• Required work: Please copy exactly the lines that run from the start of the entries to the line containing "Труппа театра", inclusive.

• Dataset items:
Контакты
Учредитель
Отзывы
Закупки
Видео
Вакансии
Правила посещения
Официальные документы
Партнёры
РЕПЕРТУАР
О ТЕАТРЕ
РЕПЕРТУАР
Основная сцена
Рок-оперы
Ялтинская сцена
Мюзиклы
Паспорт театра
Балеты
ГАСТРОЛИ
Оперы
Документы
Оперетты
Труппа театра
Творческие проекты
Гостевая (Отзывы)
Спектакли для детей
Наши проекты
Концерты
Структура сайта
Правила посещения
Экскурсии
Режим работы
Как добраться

• The completed task:
Контакты
Учредитель
Отзывы
Закупки
Видео
Вакансии
Правила посещения
Официальные документы
Партнёры
РЕПЕРТУАР
О ТЕАТРЕ
РЕПЕРТУАР
Основная сцена
Рок-оперы
Ялтинская сцена
Мюзиклы
Паспорт театра
Балеты
ГАСТРОЛИ
Оперы
Документы
Оперетты
Труппа театра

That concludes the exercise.